Reflections on sunday : What an easy path to fame!

Me, entomb me in the bowls of the earth any time! At least, finally when I “fall into things” – as we used to say in Uganda, for becoming rich overnight – it won’t be over the death of 1.25 million souls.

Saturday, October 16, 2010

Me, entomb me in the bowls of the earth any time! At least, finally when I "fall into things” – as we used to say in Uganda, for becoming rich overnight – it won’t be over the death of 1.25 million souls.

I’m alluding to the overnight fame of a Rwandan cook in the despised names of Rusesabagina.

I won’t have hoodwinked the world that I’ve saved cowed Rwandans holed up in a hotel, in mortal fear of the blood-thirsty Interahamwe besieging them. I’ll have earned a clean buck over a mere two months of missing wine.
What am I on about, you might as well ask.

Well, if you have forgotten many things that happened last August 5th, at least you remember the news of miners who were trapped some 800 metres in the depths of the earth. And now that I’ve jogged your memory, you know that the story refers to 33 men who were trapped in a mine in Chile.

What is intriguing me is not that the men are back on terra cognito now, but that they are back to what? From what I gather, all the Hollywood high-muck-a-mucks are waiting to make a killing. I’m told that the blockbuster of a film that’s likely to come out of that story will wrack in tones of trillions of dollars.

The miners won’t get much of the loot, of course, but the little that will trickle to them will be in millions. Men who’d have known nothing but a life of drudgery in the mines, turning into instant millionaires. Who wouldn’t wish to have been one of them? After all, they were enjoying their daily square meals and were only denied wine.

Just under three months of denial for boundless luxury. Me, give me even a year of denial for a lifetime of swallows and all! Not that I was anywhere near them even before they got trapped. When I’m earning a few dollars per month for telling you these bizarre tales, the men are earning a colossal $1600 each, as miners.

A sizeable salary for a miner, considering that that is almost the salary of a minister here. Still, that’s going to look like small change to these men whose two-month holiday inside the womb of terra incognito has turned them into millionaires.

And to think that I’d have earned myself equal fame and wealth if only Hollywood had known the existence of humanoids near gorillas! There is this time I disappeared from my home’s known environs for a week in the 1950s. I made crooning history when I finally surfaced and recounted my story.

I’ve often told you of the story of how we, as kids, used to go into the bamboo forest at the foot of Mount Muhabura and play with the kids of the families that used to live there.
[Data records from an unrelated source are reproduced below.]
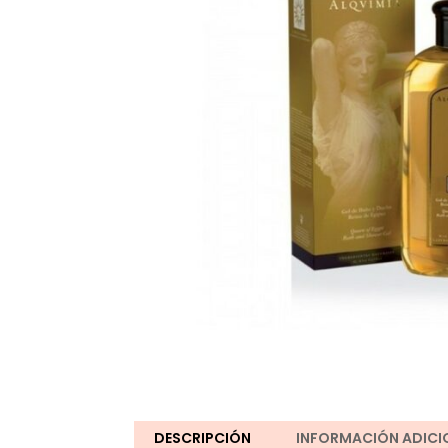
DESCRIPCIÓN
INFORMACIÓN ADICI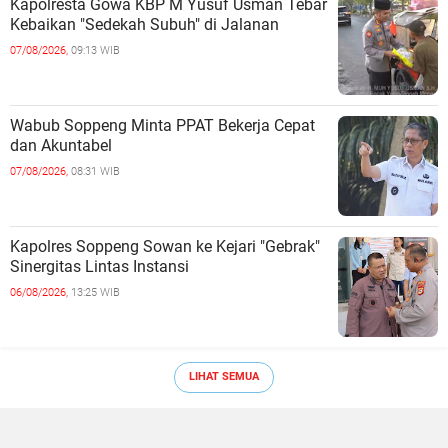
Kapolresta Gowa KBP M Yusuf Usman Tebar
Kebaikan "Sedekah Subuh" di Jalanan ‎
07/08/2026,
09:13 WIB
Wabub Soppeng Minta PPAT Bekerja Cepat
dan Akuntabel ‎
07/08/2026,
08:31 WIB
Kapolres Soppeng Sowan ke Kejari "Gebrak"
Sinergitas Lintas Instansi ‎
06/08/2026,
13:25 WIB
LIHAT SEMUA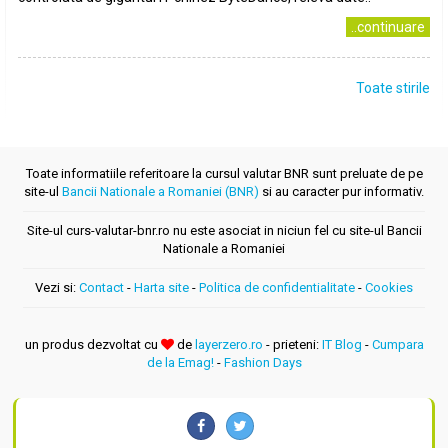
..continuare
Toate stirile
Toate informatiile referitoare la cursul valutar BNR sunt preluate de pe
site-ul
Bancii Nationale a Romaniei (BNR)
si au caracter pur informativ.
Site-ul curs-valutar-bnr.ro nu este asociat in niciun fel cu site-ul Bancii
Nationale a Romaniei
Vezi si:
Contact
-
Harta site
-
Politica de confidentialitate
-
Cookies
un produs dezvoltat cu
de
layerzero.ro
- prieteni:
IT Blog
-
Cumpara
de la Emag!
-
Fashion Days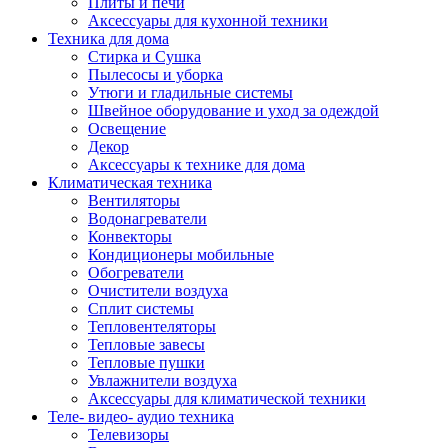
Плиты и печи
Аксессуары для кухонной техники
Техника для дома
Стирка и Сушка
Пылесосы и уборка
Утюги и гладильные системы
Швейное оборудование и уход за одеждой
Освещение
Декор
Аксессуары к технике для дома
Климатическая техника
Вентиляторы
Водонагреватели
Конвекторы
Кондиционеры мобильные
Обогреватели
Очистители воздуха
Сплит системы
Тепловентеляторы
Тепловые завесы
Тепловые пушки
Увлажнители воздуха
Аксессуары для климатической техники
Теле- видео- аудио техника
Телевизоры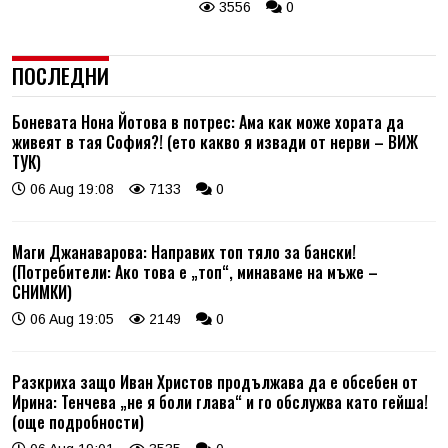
3556
0
ПОСЛЕДНИ
Боневата Нона Йотова в потрес: Ама как може хората да
живеят в тая София?! (ето какво я извади от нерви – ВИЖ
ТУК)
06 Aug 19:08
7133
0
Маги Джанаварова: Направих топ тяло за бански!
(Потребители: Ако това е „топ“, минаваме на мъже –
СНИМКИ)
06 Aug 19:05
2149
0
Разкриха защо Иван Христов продължава да е обсебен от
Ирина: Тенчева „не я боли глава“ и го обслужва като гейша!
(още подробности)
Usually, together we’d climb higher up where we’d join gorilla kids and play with them. Then, as today, gorillas led a nomadic life and we did not always find their kids.
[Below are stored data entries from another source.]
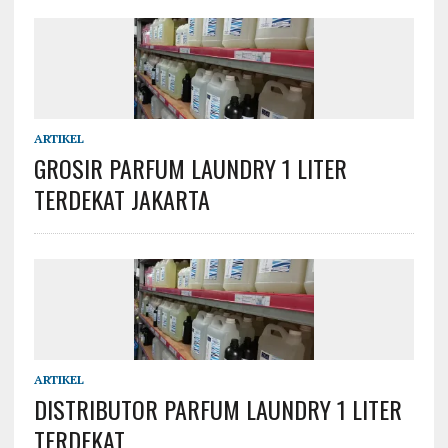
ARTIKEL
GROSIR PARFUM LAUNDRY 1 LITER
TERDEKAT JAKARTA
ARTIKEL
DISTRIBUTOR PARFUM LAUNDRY 1 LITER
TERDEKAT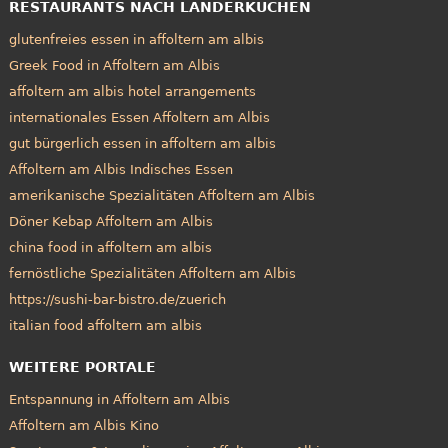
RESTAURANTS NACH LÄNDERKÜCHEN
glutenfreies essen in affoltern am albis
Greek Food in Affoltern am Albis
affoltern am albis hotel arrangements
internationales Essen Affoltern am Albis
gut bürgerlich essen in affoltern am albis
Affoltern am Albis Indisches Essen
amerikanische Spezialitäten Affoltern am Albis
Döner Kebap Affoltern am Albis
china food in affoltern am albis
fernöstliche Spezialitäten Affoltern am Albis
https://sushi-bar-bistro.de/zuerich
italian food affoltern am albis
WEITERE PORTALE
Entspannung in Affoltern am Albis
Affoltern am Albis Kino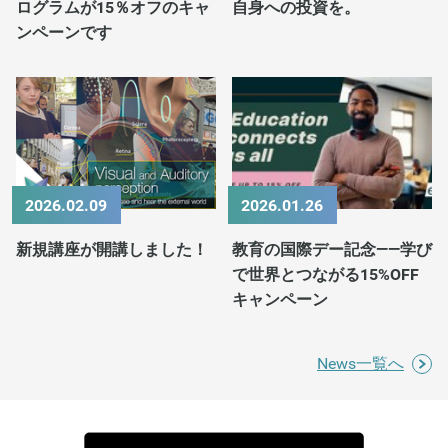
ログラムが15％オフのキャ
自身への投資を。
ンペーンです
2026.02.09
2026.01.26
新規講座が開講しました！
教育の国際デー記念——学び
で世界とつながる15%OFF
キャンペーン
News一覧へ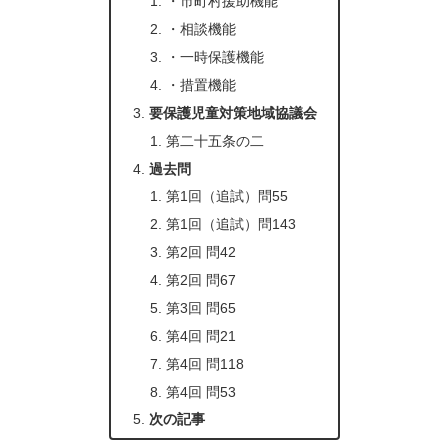
・市町村援助機能
・相談機能
・一時保護機能
・措置機能
要保護児童対策地域協議会
第二十五条の二
過去問
第1回（追試）問55
第1回（追試）問143
第2回 問42
第2回 問67
第3回 問65
第4回 問21
第4回 問118
第4回 問53
次の記事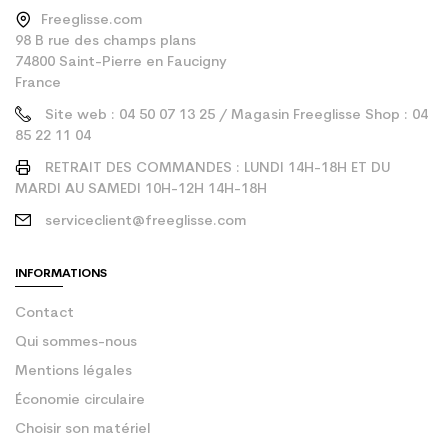
Freeglisse.com
98 B rue des champs plans
74800 Saint-Pierre en Faucigny
France
Site web : 04 50 07 13 25 / Magasin Freeglisse Shop : 04
85 22 11 04
RETRAIT DES COMMANDES : LUNDI 14H-18H ET DU
MARDI AU SAMEDI 10H-12H 14H-18H
serviceclient@freeglisse.com
INFORMATIONS
Contact
Qui sommes-nous
Mentions légales
Économie circulaire
Choisir son matériel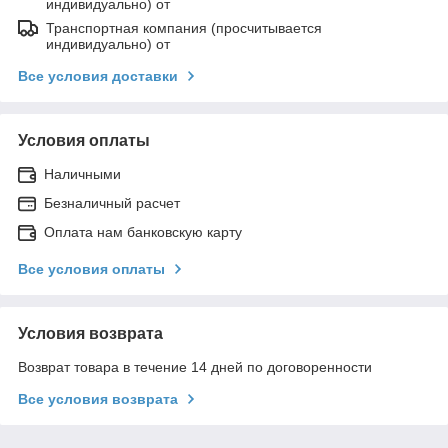
индивидуально) от
Транспортная компания (просчитывается
индивидуально) от
Все условия доставки
Условия оплаты
Наличными
Безналичный расчет
Оплата нам банковскую карту
Все условия оплаты
Условия возврата
Возврат товара в течение 14 дней по договоренности
Все условия возврата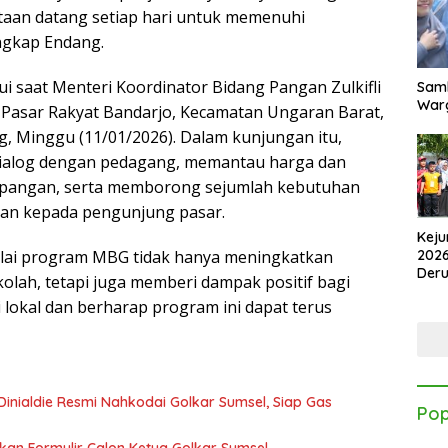
taan datang setiap hari untuk memenuhi
gkap Endang.
ui saat Menteri Koordinator Bidang Pangan Zulkifli
Samb
Warg
Pasar Rakyat Bandarjo, Kecamatan Ungaran Barat,
 Minggu (11/01/2026). Dalam kunjungan itu,
alog dengan pedagang, memantau harga dan
 pangan, serta memborong sejumlah kebutuhan
kan kepada pengunjung pasar.
Keju
lai program MBG tidak hanya meningkatkan
2026
Der
ekolah, tetapi juga memberi dampak positif bagi
Kes
lokal dan berharap program ini dapat terus
Dinialdie Resmi Nahkodai Golkar Sumsel, Siap Gas
Pop
ikan Formulir Calon Ketua Golkar Sumsel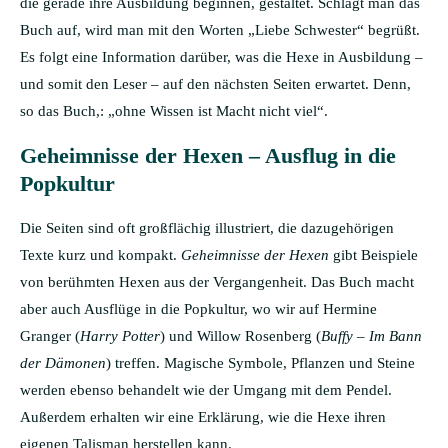
die gerade ihre Ausbildung beginnen, gestaltet. Schlägt man das
Buch auf, wird man mit den Worten „Liebe Schwester“ begrüßt.
Es folgt eine Information darüber, was die Hexe in Ausbildung –
und somit den Leser – auf den nächsten Seiten erwartet. Denn,
so das Buch,: „ohne Wissen ist Macht nicht viel“.
Geheimnisse der Hexen – Ausflug in die
Popkultur
Die Seiten sind oft großflächig illustriert, die dazugehörigen
Texte kurz und kompakt.
Geheimnisse der Hexen
gibt Beispiele
von berühmten Hexen aus der Vergangenheit. Das Buch macht
aber auch Ausflüge in die Popkultur, wo wir auf Hermine
Granger (
Harry Potter
) und Willow Rosenberg (
Buffy – Im Bann
der Dämonen
) treffen. Magische Symbole, Pflanzen und Steine
werden ebenso behandelt wie der Umgang mit dem Pendel.
Außerdem erhalten wir eine Erklärung, wie die Hexe ihren
eigenen Talisman herstellen kann.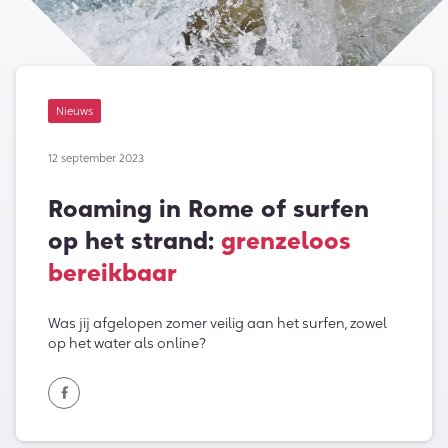
Nieuws
12 september 2023
Roaming in Rome of surfen
op het strand:
grenzeloos
bereikbaar
Was jij afgelopen zomer veilig aan het surfen, zowel
op het water als online?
One time, then, when we’d found them after months without playing with them, I played with young Guhonda for so long that I forgot that I’d need to go home. I did not even hear the others shouting their byes. I only turned to realise they’d left me alone with the gorillas.

I ran after them, dodging thickets and bamboo stalks, as I called out to them but there was no answer. Then it dawned on me: you cannot tell the way through the forest on your own. Only the forest families know their way through that thick forest.

I remembered that only a few days before, two students from Butare University, climbing down from Muhabura summit, had lost their way and perished in the forest when they wandered away from the group that had a guide.

So, I retraced my steps and went back to the gorilla family. For a week I roamed the forest with them, feeding on bamboo shoots and wild fruit. Evenings when they made their bed of twigs and grass, the kids made sure my place was in their midst, sensing perhaps that I was not possessed of their thick coat of bushy hair!

I knew that it’d be impossible for anyone to find me, as every day we changed homes…..As an aside, I can practically hear a young reader ask, why didn’t he have a mobile phone? Actually, I had! The mobile phone was in the form of Gakara.

Gakara was ‘umumotsi’, a man whose duty was to call out to the villagers of the area, whenever the sub-chief convened a meeting. And, indeed, two or three times I heard him holler out "Yewe, Ingina y’Igihanga weeeh!”, but he could not hear me, however hard I shouted back.

It was only through sheer good luck that one time I noticed that we were at the edge of the forest. Ingrate that I am, I immediately raced home, without remembering to shout a ‘bye’ to my guardians!

Still, when he was still on this terra firma, late Guhonda was a buddy to his last day.